With the weekend’s adventures and ordeals successfully behind me, I feel like a new woman. There were several unexpected stops along the way that struck me as auspicious signs:
My new shoes arrived. Don’t be fooled – I didn’t actually get different shoes – just a new pair of my everyday loafers, the Franco Sarto Bocca. When I say everyday, I mean every day. I would wear jeans, flip-flops and a white t-shirt for my entire life if I could, but since I have to dress up a bit for work and since you get funny looks if you wear the exact same outfit every day, I try to at least keep the shoe part simple. I don’t remember when I got my first pair of Boccas, but I have owned at least five pairs. My friend Mrs. J and I are in agreement about this particular shoe: it’s worth it to stick with something that works! Although glamorous (who devotes about half her closet to shoes that live in their original boxes!) is horrified that I wear the same “ugly” shoes to work every day, I took it as a good sign that my new shoes arrived just before Saturday. I was turning a corner, from this
Yup, a day makes a big difference.
On Saturday morning, feeling all shiny and new but also pretty terrified as I prepared for my all-afternoon ordeal, I got a call from adorable, all the way in Europe, homesick and blue. She and her mom have been traveling since early June, so it’s no wonder she’s running out of steam. We started doing long-distance facial yoga (think long face, lemon face, lion face . . . grrr!) and before I knew it we were both laughing. My stress dissipated for the half hour we talked and I felt newly invigorated. Right before I left, I sat on the couch with The Baron for about a half hour, and he stroked my hair and massaged my hands as I reviewed last-minute details. And then, before I knew it, hours flew by and I was done. It went pretty well I think.

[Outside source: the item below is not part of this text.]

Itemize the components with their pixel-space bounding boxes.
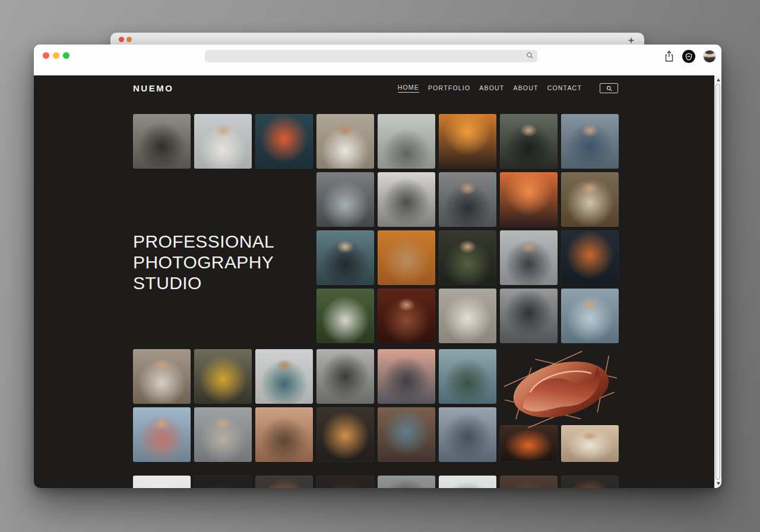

Sadly, my #2 pencil crippled me slightly. The first three fingers of my right hand refused at first to unclench, my wrist couldn’t bend properly without a ribbon of pain running up my forearm, and my elbow felt like I’d been smashed in the funny-bone with a giant dictionary. Suffice it to say that I didn’t do much knitting on Saturday night. By Sunday I was feeling better, but we had friends over for a celebratory pancake breakfast – The Baron made sausages on the grill, I stayed inside and made chocolate-chip and blueberry pancakes to order for glamorous, Little Miss Law, and a few other friends. Then we all spent mid-day sitting out by the pool. Paradise. By the time I finally got to the Frost Flowers & Leaves shawl, it was almost evening.
You know in Monopoly, when you get the card that says “bank error in your favor,” and you get to collect free money? Even though it’s not even real cash, there’s a shiver that runs through me every time I get that card, and anytime I get something for nothing. In this case, the unexpected surprise is a result of my horribly misreading the Frost Flowers & Leaves pattern. Instead of four repeats of chart three, the pattern only calls for one. What this means: I have ONLY three more rows to go before I am FINISHED with the shawl body. Of course, I still have to do the edging, and based on my elaborate calculations for size, perhaps I should rip back to chart two and do another repeat. And perhaps I will. But I’ve seen lots of comments on the Yahoo! Groups FF&L board, blogs and Ravelry about how much Zephyr will stretch in blocking and how big the FF&L is with all seven repeats of chart two. I’ve thought about doing a mini-blocking to check the size, but I don’t want to have to take everything off the needles and then put it all back on again, so I think I’ll just dive in. I’m going to practice the edging tonight and hopefully by the end of the week I’ll be happily cranking away on the final stage of the shawl.